Document understanding data
=== Begin Enclosure ===

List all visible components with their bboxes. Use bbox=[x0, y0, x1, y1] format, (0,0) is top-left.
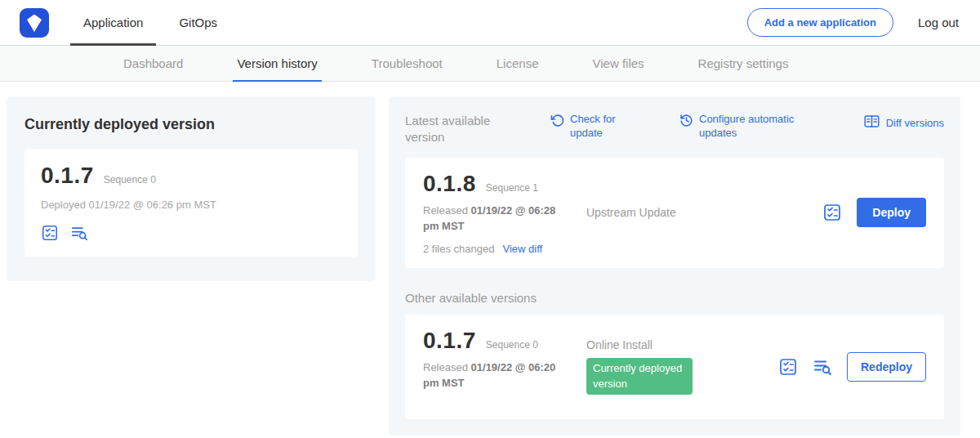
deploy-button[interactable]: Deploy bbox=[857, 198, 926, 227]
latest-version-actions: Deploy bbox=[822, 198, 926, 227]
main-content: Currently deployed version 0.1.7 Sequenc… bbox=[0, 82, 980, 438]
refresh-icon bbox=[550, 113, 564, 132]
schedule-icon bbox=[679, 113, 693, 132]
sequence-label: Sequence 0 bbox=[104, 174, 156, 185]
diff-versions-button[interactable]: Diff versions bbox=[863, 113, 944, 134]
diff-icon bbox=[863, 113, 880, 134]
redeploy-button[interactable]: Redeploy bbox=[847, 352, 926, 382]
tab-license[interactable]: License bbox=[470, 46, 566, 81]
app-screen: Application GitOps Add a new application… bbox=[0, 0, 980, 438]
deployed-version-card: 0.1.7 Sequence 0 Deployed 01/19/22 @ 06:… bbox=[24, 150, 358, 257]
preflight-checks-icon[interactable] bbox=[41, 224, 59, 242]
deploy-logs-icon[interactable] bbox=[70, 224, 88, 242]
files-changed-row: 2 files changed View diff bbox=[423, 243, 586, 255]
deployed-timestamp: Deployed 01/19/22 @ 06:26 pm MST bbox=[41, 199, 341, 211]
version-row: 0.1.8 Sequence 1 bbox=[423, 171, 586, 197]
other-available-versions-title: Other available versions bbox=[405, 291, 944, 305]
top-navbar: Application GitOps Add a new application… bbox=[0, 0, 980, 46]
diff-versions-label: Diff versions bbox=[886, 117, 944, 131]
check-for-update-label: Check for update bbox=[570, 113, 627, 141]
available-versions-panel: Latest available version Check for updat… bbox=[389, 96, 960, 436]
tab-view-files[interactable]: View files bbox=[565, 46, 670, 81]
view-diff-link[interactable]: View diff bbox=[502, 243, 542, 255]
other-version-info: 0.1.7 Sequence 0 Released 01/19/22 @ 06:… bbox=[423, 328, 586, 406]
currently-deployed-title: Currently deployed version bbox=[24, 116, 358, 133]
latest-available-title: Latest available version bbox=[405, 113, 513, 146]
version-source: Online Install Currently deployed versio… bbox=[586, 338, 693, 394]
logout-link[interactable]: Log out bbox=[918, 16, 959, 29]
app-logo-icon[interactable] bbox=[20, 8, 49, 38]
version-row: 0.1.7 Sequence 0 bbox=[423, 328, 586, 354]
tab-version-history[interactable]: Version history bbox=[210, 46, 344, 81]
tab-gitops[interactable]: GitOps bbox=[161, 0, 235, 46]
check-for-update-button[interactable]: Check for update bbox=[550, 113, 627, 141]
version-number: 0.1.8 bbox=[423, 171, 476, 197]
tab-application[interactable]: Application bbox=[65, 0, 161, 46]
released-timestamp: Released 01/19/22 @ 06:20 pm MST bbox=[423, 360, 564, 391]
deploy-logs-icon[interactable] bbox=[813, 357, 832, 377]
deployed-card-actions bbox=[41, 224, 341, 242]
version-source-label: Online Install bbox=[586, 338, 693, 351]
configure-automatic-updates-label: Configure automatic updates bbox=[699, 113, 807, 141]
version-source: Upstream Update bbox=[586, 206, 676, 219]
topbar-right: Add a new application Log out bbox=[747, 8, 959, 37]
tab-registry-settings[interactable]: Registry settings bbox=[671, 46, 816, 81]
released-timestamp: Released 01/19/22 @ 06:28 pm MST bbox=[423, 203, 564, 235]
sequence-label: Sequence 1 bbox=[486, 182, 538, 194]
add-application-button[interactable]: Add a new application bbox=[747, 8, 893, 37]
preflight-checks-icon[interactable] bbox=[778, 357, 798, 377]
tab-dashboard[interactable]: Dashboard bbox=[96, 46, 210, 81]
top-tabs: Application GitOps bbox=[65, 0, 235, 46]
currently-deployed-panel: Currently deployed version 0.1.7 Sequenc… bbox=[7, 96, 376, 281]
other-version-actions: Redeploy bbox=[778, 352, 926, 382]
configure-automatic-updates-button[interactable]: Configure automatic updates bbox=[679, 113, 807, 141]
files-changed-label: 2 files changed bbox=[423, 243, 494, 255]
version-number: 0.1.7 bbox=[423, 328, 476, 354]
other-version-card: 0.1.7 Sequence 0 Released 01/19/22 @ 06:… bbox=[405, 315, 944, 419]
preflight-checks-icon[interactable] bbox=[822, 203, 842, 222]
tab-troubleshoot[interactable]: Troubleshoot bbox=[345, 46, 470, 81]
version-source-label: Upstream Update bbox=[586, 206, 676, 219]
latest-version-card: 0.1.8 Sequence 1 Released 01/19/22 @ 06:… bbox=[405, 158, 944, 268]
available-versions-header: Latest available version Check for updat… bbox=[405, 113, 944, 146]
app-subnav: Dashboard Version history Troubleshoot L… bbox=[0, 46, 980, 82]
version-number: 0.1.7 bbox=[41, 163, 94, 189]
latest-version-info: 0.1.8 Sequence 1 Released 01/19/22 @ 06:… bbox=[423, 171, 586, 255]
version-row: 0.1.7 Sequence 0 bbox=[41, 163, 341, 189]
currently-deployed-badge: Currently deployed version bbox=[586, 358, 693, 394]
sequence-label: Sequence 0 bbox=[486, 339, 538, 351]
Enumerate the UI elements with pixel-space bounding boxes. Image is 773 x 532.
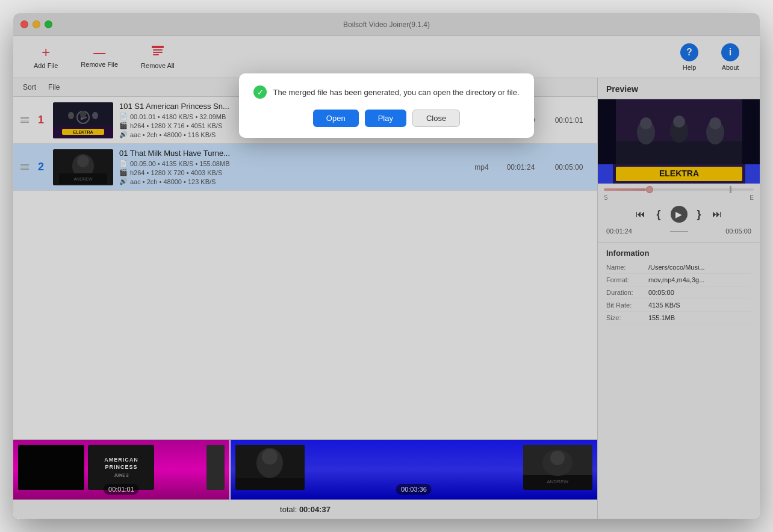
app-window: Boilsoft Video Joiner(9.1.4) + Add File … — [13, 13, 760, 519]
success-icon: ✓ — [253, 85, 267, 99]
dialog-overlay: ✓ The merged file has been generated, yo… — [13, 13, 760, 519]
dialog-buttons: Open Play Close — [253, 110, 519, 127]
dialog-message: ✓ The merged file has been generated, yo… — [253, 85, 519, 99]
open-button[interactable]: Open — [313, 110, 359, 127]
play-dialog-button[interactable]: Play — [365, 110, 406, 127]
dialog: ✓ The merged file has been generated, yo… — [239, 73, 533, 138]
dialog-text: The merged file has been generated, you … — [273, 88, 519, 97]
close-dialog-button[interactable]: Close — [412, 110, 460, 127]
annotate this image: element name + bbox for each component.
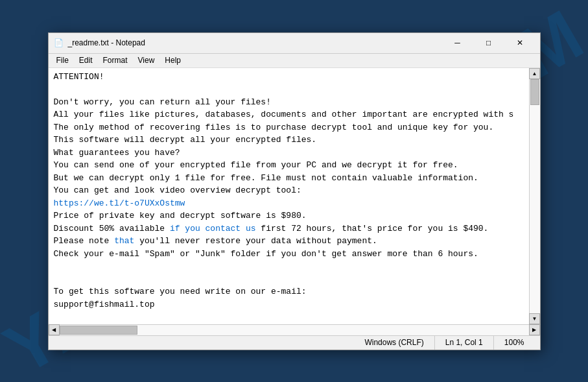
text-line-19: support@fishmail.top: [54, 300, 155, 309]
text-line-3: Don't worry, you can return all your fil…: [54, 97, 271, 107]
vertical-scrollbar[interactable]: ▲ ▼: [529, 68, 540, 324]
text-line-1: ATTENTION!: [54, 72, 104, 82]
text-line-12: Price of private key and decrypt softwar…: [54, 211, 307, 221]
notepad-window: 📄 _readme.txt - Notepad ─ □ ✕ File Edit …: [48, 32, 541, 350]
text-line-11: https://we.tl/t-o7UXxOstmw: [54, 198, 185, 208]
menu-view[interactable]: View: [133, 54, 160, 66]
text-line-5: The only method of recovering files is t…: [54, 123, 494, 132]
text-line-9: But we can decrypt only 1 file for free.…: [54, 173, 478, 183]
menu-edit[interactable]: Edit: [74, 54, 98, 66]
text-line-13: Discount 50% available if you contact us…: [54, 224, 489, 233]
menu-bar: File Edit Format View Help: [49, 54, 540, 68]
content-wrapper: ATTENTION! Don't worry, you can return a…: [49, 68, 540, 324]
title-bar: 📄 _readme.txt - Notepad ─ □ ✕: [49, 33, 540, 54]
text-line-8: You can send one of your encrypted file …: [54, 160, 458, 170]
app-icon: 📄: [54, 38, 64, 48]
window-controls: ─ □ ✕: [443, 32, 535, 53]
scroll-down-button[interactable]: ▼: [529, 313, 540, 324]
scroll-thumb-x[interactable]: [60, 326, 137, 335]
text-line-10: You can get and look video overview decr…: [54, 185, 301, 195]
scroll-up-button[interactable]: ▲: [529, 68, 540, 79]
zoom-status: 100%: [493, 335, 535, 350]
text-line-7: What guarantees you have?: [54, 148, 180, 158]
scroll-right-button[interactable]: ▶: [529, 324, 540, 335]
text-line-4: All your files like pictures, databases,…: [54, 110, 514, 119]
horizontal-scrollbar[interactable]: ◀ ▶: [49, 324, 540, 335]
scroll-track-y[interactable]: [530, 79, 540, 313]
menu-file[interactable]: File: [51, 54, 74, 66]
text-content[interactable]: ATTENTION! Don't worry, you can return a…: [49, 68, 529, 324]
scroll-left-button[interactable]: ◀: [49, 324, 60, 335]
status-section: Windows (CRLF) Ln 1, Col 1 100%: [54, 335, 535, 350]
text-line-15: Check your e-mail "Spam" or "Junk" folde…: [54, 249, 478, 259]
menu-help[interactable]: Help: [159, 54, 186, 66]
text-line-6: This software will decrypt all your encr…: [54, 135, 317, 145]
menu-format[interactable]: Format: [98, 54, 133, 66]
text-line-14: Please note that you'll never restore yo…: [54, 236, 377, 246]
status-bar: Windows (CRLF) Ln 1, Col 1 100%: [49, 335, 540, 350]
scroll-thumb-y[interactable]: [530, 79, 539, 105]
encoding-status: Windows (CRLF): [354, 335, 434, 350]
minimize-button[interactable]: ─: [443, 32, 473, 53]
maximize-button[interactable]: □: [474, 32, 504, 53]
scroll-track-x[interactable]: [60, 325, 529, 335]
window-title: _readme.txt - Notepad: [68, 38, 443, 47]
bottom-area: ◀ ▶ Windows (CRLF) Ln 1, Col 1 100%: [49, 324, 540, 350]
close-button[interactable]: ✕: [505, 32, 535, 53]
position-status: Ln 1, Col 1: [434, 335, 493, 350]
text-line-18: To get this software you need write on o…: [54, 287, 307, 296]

=== End Enclosure ===
=== Begin Enclosure ===

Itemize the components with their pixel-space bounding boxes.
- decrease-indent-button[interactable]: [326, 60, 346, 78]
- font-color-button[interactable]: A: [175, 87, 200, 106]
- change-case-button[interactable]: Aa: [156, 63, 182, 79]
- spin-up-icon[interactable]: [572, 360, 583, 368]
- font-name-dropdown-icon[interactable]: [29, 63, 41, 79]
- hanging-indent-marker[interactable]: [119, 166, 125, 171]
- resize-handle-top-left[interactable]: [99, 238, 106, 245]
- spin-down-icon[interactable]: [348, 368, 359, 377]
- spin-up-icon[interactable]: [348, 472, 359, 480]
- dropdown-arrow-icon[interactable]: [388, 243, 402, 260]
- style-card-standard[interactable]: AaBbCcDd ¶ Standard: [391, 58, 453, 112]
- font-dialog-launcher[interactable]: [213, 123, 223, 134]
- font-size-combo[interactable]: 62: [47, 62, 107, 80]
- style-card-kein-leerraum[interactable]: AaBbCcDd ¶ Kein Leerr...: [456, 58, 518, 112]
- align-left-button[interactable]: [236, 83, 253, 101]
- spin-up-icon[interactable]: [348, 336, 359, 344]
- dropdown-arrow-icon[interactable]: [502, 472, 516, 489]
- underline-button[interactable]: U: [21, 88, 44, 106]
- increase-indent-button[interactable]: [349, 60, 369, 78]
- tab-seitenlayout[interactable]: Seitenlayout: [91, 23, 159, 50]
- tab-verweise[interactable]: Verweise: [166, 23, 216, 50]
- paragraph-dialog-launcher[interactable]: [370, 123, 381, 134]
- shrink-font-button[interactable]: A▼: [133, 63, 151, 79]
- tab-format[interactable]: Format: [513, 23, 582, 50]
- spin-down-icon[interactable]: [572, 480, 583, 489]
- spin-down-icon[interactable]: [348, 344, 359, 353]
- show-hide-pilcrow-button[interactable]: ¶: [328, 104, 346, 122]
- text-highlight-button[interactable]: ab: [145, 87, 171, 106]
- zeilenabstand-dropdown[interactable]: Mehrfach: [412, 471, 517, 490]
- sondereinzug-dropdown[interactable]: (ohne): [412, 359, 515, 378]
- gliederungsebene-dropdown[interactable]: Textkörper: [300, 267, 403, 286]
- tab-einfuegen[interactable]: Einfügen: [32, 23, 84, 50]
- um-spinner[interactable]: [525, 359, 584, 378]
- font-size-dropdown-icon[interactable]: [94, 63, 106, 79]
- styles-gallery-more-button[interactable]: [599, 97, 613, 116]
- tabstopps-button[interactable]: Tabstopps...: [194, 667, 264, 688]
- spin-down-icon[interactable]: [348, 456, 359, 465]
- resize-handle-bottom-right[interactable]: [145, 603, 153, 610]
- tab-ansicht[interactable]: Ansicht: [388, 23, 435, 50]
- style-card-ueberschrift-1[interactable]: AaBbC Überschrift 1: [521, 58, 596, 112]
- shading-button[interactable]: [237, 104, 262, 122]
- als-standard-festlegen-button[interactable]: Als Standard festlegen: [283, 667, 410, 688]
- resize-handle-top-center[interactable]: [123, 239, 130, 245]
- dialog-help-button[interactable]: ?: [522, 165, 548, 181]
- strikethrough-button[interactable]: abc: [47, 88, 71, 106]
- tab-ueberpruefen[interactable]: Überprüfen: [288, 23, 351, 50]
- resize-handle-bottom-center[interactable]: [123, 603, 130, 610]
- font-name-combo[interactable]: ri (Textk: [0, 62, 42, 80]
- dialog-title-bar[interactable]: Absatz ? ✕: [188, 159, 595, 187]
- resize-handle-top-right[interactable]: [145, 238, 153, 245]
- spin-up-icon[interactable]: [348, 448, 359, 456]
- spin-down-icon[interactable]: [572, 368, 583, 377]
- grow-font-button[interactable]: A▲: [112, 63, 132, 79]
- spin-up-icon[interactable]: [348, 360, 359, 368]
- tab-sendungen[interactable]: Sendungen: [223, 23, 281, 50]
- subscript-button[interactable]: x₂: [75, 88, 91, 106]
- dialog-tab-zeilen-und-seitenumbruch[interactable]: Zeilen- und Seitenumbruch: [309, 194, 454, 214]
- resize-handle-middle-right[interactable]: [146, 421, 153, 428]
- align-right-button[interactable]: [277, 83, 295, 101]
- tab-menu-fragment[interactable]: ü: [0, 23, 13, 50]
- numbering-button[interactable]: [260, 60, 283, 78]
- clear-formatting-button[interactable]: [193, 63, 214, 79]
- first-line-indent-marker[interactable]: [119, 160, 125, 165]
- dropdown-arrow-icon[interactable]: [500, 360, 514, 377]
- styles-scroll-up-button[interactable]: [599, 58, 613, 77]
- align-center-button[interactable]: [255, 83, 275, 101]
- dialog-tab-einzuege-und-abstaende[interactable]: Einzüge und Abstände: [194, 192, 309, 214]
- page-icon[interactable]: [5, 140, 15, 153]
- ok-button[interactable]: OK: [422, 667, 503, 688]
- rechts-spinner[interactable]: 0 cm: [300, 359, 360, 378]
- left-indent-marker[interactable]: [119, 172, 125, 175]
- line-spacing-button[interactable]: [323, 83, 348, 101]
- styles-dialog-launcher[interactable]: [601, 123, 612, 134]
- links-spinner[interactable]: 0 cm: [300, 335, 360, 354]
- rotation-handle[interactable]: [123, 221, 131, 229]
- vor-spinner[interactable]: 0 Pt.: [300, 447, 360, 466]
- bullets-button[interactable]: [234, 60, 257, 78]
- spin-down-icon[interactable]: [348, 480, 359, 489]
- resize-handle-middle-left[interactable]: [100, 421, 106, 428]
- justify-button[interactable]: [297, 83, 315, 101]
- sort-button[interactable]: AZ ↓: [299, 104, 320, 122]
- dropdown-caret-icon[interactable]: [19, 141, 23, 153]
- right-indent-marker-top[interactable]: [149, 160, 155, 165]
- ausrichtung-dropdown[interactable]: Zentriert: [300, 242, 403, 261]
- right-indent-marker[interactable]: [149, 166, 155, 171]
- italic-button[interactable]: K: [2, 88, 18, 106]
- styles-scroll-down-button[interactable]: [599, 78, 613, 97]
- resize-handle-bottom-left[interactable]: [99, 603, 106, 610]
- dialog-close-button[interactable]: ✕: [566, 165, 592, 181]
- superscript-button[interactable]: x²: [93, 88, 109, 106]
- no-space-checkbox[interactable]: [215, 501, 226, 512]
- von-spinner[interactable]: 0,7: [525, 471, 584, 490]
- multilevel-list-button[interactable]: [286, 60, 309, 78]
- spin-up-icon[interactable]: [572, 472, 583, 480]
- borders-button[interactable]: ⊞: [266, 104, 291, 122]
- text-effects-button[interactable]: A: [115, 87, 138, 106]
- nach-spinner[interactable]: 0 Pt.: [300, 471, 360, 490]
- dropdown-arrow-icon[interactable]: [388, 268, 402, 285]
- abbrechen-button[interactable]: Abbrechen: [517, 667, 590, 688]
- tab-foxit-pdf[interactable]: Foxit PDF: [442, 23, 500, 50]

=== End Enclosure ===
=== Begin Enclosure ===

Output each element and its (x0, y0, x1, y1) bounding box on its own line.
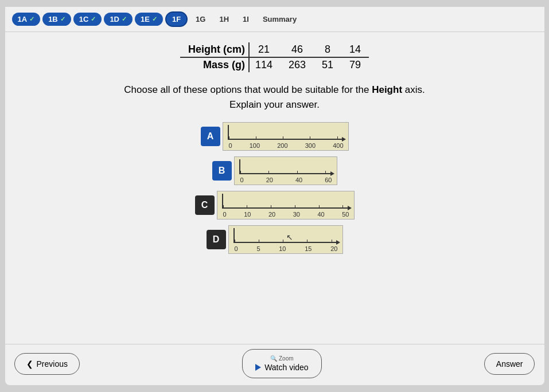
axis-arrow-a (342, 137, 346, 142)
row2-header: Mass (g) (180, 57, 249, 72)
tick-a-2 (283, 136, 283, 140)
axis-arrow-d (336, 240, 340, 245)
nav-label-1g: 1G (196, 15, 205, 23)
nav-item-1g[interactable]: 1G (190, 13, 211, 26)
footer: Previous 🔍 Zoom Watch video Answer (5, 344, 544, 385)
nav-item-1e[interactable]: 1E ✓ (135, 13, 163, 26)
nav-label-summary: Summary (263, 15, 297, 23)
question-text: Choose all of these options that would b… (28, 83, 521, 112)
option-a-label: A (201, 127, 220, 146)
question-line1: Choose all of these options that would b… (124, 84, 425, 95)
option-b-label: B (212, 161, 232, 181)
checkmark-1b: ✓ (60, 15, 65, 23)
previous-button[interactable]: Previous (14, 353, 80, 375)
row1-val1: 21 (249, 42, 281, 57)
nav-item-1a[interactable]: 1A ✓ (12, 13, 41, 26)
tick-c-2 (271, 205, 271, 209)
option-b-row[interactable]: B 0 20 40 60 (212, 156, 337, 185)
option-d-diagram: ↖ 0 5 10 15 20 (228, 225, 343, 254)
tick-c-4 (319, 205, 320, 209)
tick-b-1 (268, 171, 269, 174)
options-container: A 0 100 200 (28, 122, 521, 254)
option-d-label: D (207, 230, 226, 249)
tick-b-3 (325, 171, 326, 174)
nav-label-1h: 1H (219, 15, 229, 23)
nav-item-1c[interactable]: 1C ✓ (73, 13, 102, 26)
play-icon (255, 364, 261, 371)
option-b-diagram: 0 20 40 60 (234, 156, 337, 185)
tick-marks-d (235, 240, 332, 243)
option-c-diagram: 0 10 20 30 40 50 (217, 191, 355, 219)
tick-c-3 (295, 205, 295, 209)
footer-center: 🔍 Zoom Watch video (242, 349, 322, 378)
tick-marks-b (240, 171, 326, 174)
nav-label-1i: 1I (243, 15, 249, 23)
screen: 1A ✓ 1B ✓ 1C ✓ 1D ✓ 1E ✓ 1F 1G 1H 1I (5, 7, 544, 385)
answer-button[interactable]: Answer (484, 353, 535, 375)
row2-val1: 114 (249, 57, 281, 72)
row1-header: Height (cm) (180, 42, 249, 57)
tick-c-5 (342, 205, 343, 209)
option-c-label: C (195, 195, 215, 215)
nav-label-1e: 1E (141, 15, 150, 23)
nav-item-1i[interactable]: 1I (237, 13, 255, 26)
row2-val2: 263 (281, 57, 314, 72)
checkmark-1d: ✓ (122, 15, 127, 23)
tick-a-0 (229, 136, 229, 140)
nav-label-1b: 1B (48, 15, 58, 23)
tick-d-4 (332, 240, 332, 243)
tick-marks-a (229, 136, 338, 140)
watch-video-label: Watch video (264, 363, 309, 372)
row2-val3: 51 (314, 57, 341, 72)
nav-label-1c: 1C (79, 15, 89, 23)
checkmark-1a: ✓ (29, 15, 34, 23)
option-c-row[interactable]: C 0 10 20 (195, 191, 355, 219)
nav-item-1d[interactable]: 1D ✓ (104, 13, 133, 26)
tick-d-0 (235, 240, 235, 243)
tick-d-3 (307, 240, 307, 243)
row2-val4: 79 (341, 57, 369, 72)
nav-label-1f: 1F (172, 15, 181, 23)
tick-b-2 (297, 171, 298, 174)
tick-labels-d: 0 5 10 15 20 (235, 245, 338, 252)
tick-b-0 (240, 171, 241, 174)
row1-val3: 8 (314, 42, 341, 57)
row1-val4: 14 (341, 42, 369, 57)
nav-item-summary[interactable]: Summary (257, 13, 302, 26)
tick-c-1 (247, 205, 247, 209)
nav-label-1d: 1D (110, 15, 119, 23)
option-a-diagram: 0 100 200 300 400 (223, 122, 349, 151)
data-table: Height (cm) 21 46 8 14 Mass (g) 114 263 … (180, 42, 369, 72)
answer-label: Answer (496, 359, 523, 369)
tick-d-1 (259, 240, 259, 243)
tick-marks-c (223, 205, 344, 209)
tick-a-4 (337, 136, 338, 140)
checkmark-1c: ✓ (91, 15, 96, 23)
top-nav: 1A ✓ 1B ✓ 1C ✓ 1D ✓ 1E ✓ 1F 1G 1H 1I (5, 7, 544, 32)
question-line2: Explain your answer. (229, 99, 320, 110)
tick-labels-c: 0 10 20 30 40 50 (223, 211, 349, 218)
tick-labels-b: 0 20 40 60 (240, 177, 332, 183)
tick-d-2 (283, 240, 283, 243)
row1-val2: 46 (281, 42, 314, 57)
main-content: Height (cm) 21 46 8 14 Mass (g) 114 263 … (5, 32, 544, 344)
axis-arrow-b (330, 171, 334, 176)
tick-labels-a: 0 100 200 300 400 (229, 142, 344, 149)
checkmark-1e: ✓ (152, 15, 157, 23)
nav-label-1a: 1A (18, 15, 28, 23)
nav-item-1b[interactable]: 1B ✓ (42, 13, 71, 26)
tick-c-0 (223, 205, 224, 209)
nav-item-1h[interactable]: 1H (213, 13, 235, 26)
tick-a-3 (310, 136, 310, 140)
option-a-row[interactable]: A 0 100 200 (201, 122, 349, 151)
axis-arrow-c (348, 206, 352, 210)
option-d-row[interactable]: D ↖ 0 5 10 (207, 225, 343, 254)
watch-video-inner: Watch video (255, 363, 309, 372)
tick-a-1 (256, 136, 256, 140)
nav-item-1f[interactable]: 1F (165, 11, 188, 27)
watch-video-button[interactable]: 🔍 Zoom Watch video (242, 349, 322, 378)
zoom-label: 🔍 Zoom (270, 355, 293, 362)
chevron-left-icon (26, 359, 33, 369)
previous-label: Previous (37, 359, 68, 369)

=== End Enclosure ===

The problem >> Return the number of lines in the records holding the string "name", without any other words.

Answer space >> 3